Entries shown
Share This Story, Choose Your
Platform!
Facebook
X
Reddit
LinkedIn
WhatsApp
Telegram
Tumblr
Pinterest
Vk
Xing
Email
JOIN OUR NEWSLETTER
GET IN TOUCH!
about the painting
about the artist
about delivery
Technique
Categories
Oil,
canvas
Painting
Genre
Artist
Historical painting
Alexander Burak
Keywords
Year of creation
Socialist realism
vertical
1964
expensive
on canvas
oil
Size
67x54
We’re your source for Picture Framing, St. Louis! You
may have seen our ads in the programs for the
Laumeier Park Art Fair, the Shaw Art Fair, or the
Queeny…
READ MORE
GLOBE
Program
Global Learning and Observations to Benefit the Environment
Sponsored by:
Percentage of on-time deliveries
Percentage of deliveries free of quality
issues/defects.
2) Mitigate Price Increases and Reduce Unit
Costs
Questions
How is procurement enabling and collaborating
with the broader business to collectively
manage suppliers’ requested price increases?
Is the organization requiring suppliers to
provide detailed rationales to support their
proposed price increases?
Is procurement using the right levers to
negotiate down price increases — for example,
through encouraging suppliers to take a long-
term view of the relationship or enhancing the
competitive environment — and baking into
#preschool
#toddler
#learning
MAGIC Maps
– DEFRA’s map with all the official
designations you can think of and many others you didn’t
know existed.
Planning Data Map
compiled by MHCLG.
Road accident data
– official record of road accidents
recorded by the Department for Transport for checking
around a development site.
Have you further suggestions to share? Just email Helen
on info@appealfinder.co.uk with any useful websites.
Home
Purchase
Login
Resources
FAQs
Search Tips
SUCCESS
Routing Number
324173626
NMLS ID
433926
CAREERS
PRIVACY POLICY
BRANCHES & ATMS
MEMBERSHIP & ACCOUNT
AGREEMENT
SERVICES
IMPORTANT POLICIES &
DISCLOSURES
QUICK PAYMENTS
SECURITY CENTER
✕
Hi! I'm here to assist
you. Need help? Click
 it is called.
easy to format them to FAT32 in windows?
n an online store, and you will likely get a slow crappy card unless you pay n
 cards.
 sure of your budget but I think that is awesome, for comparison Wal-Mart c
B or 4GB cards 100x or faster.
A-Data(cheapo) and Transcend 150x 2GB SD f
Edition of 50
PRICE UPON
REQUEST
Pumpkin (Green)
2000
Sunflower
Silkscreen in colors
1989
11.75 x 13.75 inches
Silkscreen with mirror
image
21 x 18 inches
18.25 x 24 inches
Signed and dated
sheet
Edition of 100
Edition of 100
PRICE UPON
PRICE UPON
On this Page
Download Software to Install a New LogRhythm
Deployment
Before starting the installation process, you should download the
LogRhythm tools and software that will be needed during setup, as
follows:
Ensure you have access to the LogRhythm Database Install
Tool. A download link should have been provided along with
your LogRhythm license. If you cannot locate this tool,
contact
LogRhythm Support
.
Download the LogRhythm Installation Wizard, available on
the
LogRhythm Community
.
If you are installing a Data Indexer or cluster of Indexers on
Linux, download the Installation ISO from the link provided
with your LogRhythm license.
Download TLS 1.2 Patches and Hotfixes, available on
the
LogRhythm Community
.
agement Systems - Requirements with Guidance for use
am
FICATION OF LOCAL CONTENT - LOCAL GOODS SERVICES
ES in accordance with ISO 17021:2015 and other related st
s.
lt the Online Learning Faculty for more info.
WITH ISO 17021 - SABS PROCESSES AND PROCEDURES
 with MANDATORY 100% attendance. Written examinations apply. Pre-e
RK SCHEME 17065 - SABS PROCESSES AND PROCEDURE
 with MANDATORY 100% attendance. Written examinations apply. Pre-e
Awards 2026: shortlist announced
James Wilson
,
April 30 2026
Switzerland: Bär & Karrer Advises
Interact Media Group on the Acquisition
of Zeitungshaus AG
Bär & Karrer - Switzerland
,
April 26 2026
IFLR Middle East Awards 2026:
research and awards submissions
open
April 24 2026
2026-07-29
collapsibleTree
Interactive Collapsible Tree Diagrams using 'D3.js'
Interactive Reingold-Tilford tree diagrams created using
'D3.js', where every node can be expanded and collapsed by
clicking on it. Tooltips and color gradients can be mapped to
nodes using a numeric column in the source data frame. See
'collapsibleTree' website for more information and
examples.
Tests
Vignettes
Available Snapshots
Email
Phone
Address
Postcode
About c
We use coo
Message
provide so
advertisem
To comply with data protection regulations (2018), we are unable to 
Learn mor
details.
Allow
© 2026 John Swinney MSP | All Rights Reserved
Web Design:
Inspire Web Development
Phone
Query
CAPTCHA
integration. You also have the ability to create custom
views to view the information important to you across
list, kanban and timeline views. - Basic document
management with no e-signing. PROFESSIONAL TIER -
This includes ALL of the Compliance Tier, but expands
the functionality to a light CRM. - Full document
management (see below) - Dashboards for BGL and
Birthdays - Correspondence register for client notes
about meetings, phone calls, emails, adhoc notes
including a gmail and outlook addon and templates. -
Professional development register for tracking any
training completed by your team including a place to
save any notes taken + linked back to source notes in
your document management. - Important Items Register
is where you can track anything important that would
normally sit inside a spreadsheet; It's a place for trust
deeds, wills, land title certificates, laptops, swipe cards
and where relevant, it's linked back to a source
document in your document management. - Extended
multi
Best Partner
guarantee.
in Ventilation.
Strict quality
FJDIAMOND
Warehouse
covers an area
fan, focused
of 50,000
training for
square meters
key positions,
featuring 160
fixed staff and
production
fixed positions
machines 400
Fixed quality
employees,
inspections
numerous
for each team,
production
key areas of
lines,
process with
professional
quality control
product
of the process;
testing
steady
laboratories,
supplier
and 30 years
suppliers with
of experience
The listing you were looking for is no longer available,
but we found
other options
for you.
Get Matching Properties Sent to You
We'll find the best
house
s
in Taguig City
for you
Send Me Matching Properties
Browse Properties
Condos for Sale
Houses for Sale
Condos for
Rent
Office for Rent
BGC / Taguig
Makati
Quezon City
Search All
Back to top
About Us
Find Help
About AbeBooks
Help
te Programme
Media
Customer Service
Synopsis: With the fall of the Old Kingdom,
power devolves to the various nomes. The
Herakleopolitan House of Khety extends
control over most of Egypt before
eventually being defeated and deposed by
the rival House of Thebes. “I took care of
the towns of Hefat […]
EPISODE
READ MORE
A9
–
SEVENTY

Required work
Which lines above run from the one containing "machines 400" to the one containing "Herakleopolitan House of Khety extends"? Give them again exactly, both ends included.

Solved problem
machines 400
Fixed quality
employees,
inspections
numerous
for each team,
production
key areas of
lines,
process with
professional
quality control
product
of the process;
testing
steady
laboratories,
supplier
and 30 years
suppliers with
of experience
The listing you were looking for is no longer available,
but we found
other options
for you.
Get Matching Properties Sent to You
We'll find the best
house
s
in Taguig City
for you
Send Me Matching Properties
Browse Properties
Condos for Sale
Houses for Sale
Condos for
Rent
Office for Rent
BGC / Taguig
Makati
Quezon City
Search All
Back to top
About Us
Find Help
About AbeBooks
Help
te Programme
Media
Customer Service
Synopsis: With the fall of the Old Kingdom,
power devolves to the various nomes. The
Herakleopolitan House of Khety extends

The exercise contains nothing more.